* _Aim of the task_: Return all of the entries, keeping every word and mark as it is.

* _Provided information_:

.....

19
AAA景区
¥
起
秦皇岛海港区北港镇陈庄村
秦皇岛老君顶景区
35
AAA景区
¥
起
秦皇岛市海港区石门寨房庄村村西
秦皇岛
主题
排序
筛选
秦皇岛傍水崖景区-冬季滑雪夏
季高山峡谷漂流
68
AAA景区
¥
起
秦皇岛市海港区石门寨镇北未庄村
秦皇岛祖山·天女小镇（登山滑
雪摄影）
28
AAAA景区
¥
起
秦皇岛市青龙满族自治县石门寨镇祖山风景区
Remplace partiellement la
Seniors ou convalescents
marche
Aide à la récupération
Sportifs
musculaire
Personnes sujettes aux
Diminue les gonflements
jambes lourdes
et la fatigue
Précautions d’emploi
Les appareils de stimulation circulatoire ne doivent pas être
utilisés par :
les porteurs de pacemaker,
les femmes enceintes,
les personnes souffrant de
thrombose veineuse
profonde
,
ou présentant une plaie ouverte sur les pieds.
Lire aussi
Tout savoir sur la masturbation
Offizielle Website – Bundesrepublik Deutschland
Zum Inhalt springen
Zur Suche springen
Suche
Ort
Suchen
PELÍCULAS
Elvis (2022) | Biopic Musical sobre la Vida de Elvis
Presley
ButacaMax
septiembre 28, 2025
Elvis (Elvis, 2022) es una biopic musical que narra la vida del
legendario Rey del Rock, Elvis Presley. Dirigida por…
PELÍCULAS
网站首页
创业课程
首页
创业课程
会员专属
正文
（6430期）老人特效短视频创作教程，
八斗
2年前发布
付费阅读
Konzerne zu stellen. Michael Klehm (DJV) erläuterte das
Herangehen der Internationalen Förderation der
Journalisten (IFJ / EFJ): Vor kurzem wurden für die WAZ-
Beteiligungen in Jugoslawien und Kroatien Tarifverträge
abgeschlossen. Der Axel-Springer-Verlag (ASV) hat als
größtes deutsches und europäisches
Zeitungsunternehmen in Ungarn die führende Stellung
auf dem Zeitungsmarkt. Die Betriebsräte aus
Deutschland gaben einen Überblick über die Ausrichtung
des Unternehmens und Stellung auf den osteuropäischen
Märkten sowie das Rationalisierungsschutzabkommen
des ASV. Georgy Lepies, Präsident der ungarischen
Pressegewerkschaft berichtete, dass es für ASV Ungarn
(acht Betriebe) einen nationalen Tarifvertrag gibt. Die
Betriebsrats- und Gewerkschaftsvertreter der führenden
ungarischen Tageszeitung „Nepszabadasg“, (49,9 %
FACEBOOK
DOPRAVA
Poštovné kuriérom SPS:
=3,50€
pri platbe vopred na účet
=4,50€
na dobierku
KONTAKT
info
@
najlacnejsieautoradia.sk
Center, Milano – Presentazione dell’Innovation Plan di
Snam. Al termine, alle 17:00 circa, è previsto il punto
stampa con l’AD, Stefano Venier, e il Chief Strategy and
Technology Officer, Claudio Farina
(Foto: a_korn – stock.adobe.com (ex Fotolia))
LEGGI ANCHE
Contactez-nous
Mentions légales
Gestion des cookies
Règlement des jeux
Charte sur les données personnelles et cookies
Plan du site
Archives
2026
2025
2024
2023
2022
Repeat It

.....

* _Solution for this task_:
19
AAA景区
¥
起
秦皇岛海港区北港镇陈庄村
秦皇岛老君顶景区
35
AAA景区
¥
起
秦皇岛市海港区石门寨房庄村村西
秦皇岛
主题
排序
筛选
秦皇岛傍水崖景区-冬季滑雪夏
季高山峡谷漂流
68
AAA景区
¥
起
秦皇岛市海港区石门寨镇北未庄村
秦皇岛祖山·天女小镇（登山滑
雪摄影）
28
AAAA景区
¥
起
秦皇岛市青龙满族自治县石门寨镇祖山风景区
Remplace partiellement la
Seniors ou convalescents
marche
Aide à la récupération
Sportifs
musculaire
Personnes sujettes aux
Diminue les gonflements
jambes lourdes
et la fatigue
Précautions d’emploi
Les appareils de stimulation circulatoire ne doivent pas être
utilisés par :
les porteurs de pacemaker,
les femmes enceintes,
les personnes souffrant de
thrombose veineuse
profonde
,
ou présentant une plaie ouverte sur les pieds.
Lire aussi
Tout savoir sur la masturbation
Offizielle Website – Bundesrepublik Deutschland
Zum Inhalt springen
Zur Suche springen
Suche
Ort
Suchen
PELÍCULAS
Elvis (2022) | Biopic Musical sobre la Vida de Elvis
Presley
ButacaMax
septiembre 28, 2025
Elvis (Elvis, 2022) es una biopic musical que narra la vida del
legendario Rey del Rock, Elvis Presley. Dirigida por…
PELÍCULAS
网站首页
创业课程
首页
创业课程
会员专属
正文
（6430期）老人特效短视频创作教程，
八斗
2年前发布
付费阅读
Konzerne zu stellen. Michael Klehm (DJV) erläuterte das
Herangehen der Internationalen Förderation der
Journalisten (IFJ / EFJ): Vor kurzem wurden für die WAZ-
Beteiligungen in Jugoslawien und Kroatien Tarifverträge
abgeschlossen. Der Axel-Springer-Verlag (ASV) hat als
größtes deutsches und europäisches
Zeitungsunternehmen in Ungarn die führende Stellung
auf dem Zeitungsmarkt. Die Betriebsräte aus
Deutschland gaben einen Überblick über die Ausrichtung
des Unternehmens und Stellung auf den osteuropäischen
Märkten sowie das Rationalisierungsschutzabkommen
des ASV. Georgy Lepies, Präsident der ungarischen
Pressegewerkschaft berichtete, dass es für ASV Ungarn
(acht Betriebe) einen nationalen Tarifvertrag gibt. Die
Betriebsrats- und Gewerkschaftsvertreter der führenden
ungarischen Tageszeitung „Nepszabadasg“, (49,9 %
FACEBOOK
DOPRAVA
Poštovné kuriérom SPS:
=3,50€
pri platbe vopred na účet
=4,50€
na dobierku
KONTAKT
info
@
najlacnejsieautoradia.sk
Center, Milano – Presentazione dell’Innovation Plan di
Snam. Al termine, alle 17:00 circa, è previsto il punto
stampa con l’AD, Stefano Venier, e il Chief Strategy and
Technology Officer, Claudio Farina
(Foto: a_korn – stock.adobe.com (ex Fotolia))
LEGGI ANCHE
Contactez-nous
Mentions légales
Gestion des cookies
Règlement des jeux
Charte sur les données personnelles et cookies
Plan du site
Archives
2026
2025
2024
2023
2022
Repeat It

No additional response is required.